* Directions: Retype only the lines that run from the top of the material below to the line bearing "Expert Trainers and Guidance", inclusive, and keep the pictures out.

* Available records:
********

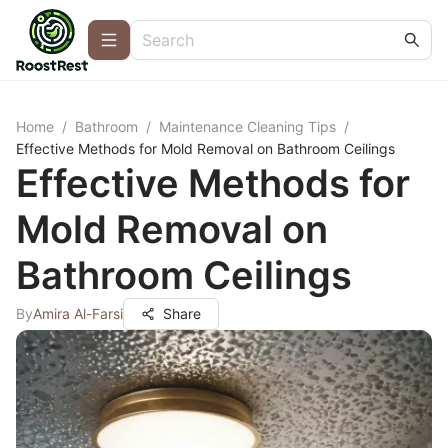
Home
/
Bathroom
/
Maintenance Cleaning Tips
/
Effective Methods for Mold Removal on Bathroom Ceilings
Effective Methods for
Mold Removal on
Bathroom Ceilings
By
Amira Al-Farsi
Share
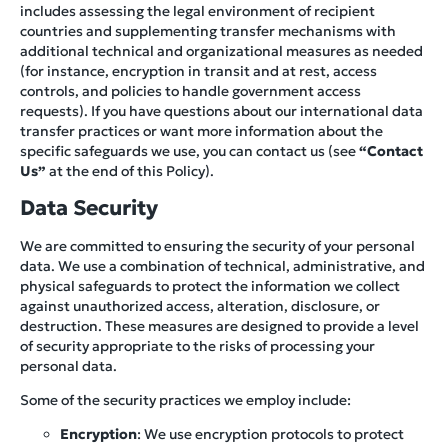
includes assessing the legal environment of recipient
countries and supplementing transfer mechanisms with
additional technical and organizational measures as needed
(for instance, encryption in transit and at rest, access
controls, and policies to handle government access
requests). If you have questions about our international data
transfer practices or want more information about the
specific safeguards we use, you can contact us (see
“Contact
Us”
at the end of this Policy).
Data Security
We are committed to ensuring the security of your personal
data. We use a combination of technical, administrative, and
physical safeguards to protect the information we collect
against unauthorized access, alteration, disclosure, or
destruction. These measures are designed to provide a level
of security appropriate to the risks of processing your
personal data.
Some of the security practices we employ include:
Encryption
: We use encryption protocols to protect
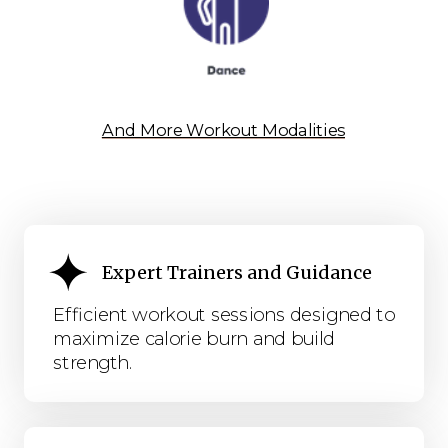
And More Workout Modalities
Expert Trainers and Guidance
Efficient workout sessions designed to
maximize calorie burn and build
strength.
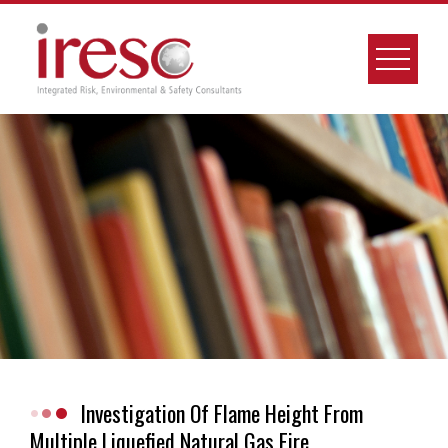
Skip
to
content
Investigation Of Flame Height From
Multiple Liquefied Natural Gas Fire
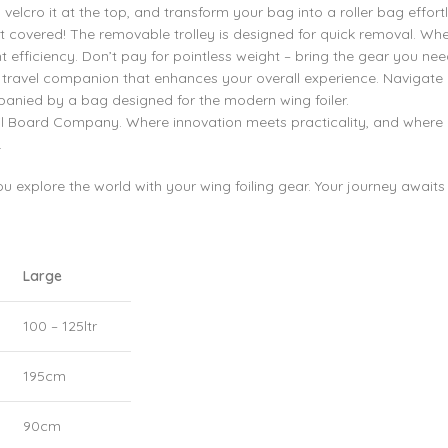
velcro it at the top, and transform your bag into a roller bag effortl
 covered! The removable trolley is designed for quick removal. Whe
 efficiency. Don’t pay for pointless weight – bring the gear you need 
s a travel companion that enhances your overall experience. Navigate
panied by a bag designed for the modern wing foiler.
Foil Board Company. Where innovation meets practicality, and where
.
 explore the world with your wing foiling gear. Your journey awaits
Large
100 – 125ltr
195cm
90cm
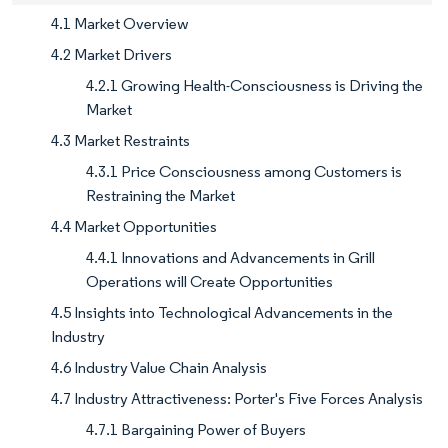
4.1 Market Overview
4.2 Market Drivers
4.2.1 Growing Health-Consciousness is Driving the
Market
4.3 Market Restraints
4.3.1 Price Consciousness among Customers is
Restraining the Market
4.4 Market Opportunities
4.4.1 Innovations and Advancements in Grill
Operations will Create Opportunities
4.5 Insights into Technological Advancements in the
Industry
4.6 Industry Value Chain Analysis
4.7 Industry Attractiveness: Porter's Five Forces Analysis
4.7.1 Bargaining Power of Buyers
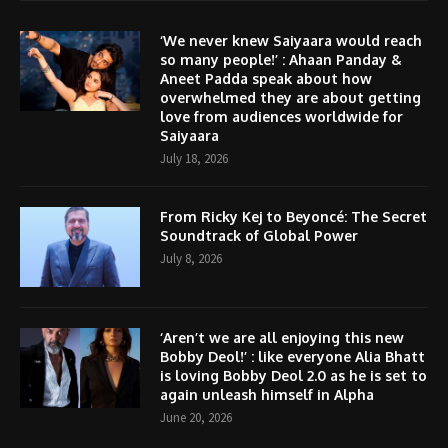
‘We never knew Saiyaara would reach
so many people!’ : Ahaan Panday &
Aneet Padda speak about how
overwhelmed they are about getting
love from audiences worldwide for
Saiyaara
July 18, 2026
From Ricky Kej to Beyoncé: The Secret
Soundtrack of Global Power
July 8, 2026
‘Aren’t we are all enjoying this new
Bobby Deol!’ : like everyone Alia Bhatt
is loving Bobby Deol 2.0 as he is set to
again unleash himself in Alpha
June 20, 2026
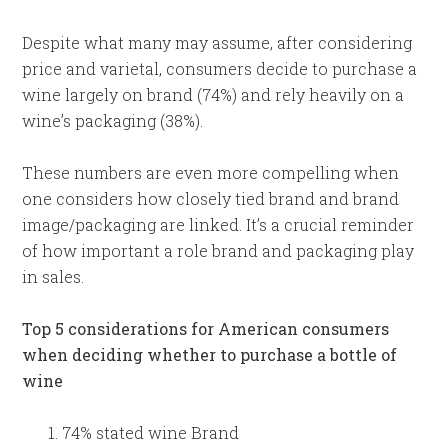
Despite what many may assume, after considering
price and varietal, consumers decide to purchase a
wine largely on brand (74%) and rely heavily on a
wine’s packaging (38%).
These numbers are even more compelling when
one considers how closely tied brand and brand
image/packaging are linked. It’s a crucial reminder
of how important a role brand and packaging play
in sales.
Top 5 considerations for American consumers
when deciding whether to purchase a bottle of
wine
74% stated wine Brand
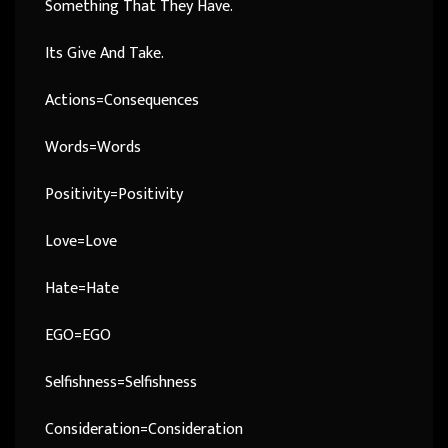
Something That They Have.
Its Give And Take.
Actions=Consequences
Words=Words
Positivity=Positivity
Love=Love
Hate=Hate
EGO=EGO
Selfishness=Selfishness
Consideration=Consideration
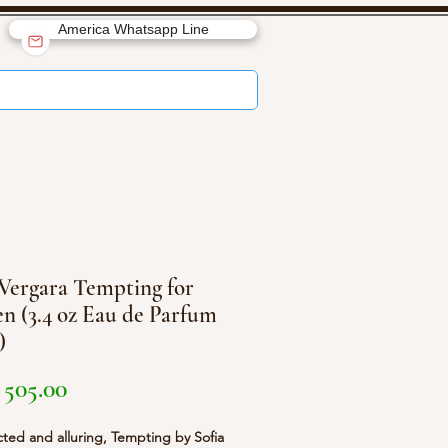
America Whatsapp Line
 Vergara Tempting for
 (3.4 oz Eau de Parfum
)
Price
505.00
ed and alluring, Tempting by Sofia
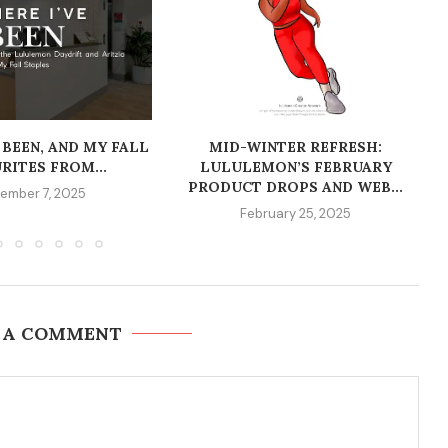
 BEEN, AND MY FALL
MID-WINTER REFRESH:
RITES FROM...
LULULEMON’S FEBRUARY
PRODUCT DROPS AND WEB...
ember 7, 2025
February 25, 2025
 A COMMENT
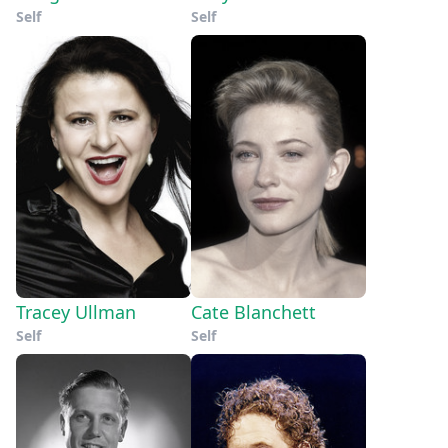
Self
Self
Tracey Ullman
Cate Blanchett
Self
Self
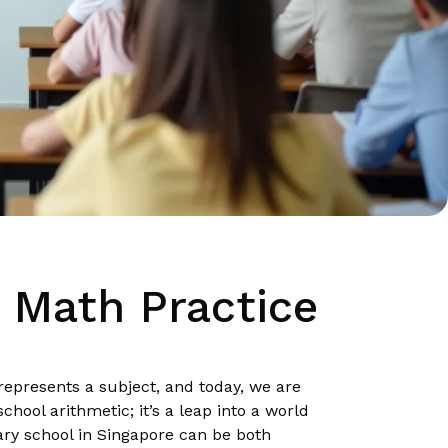
1 Math Practice
 represents a subject, and today, we are
hool arithmetic; it’s a leap into a world
ary school in Singapore can be both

********

* Written response:
Home
/
Bathroom
/
Maintenance Cleaning Tips
/
Effective Methods for Mold Removal on Bathroom Ceilings
Effective Methods for
Mold Removal on
Bathroom Ceilings
By
Amira Al-Farsi
Share
includes assessing the legal environment of recipient
countries and supplementing transfer mechanisms with
additional technical and organizational measures as needed
(for instance, encryption in transit and at rest, access
controls, and policies to handle government access
requests). If you have questions about our international data
transfer practices or want more information about the
specific safeguards we use, you can contact us (see
“Contact
Us”
at the end of this Policy).
Data Security
We are committed to ensuring the security of your personal
data. We use a combination of technical, administrative, and
physical safeguards to protect the information we collect
against unauthorized access, alteration, disclosure, or
destruction. These measures are designed to provide a level
of security appropriate to the risks of processing your
personal data.
Some of the security practices we employ include:
Encryption
: We use encryption protocols to protect
And More Workout Modalities
Expert Trainers and Guidance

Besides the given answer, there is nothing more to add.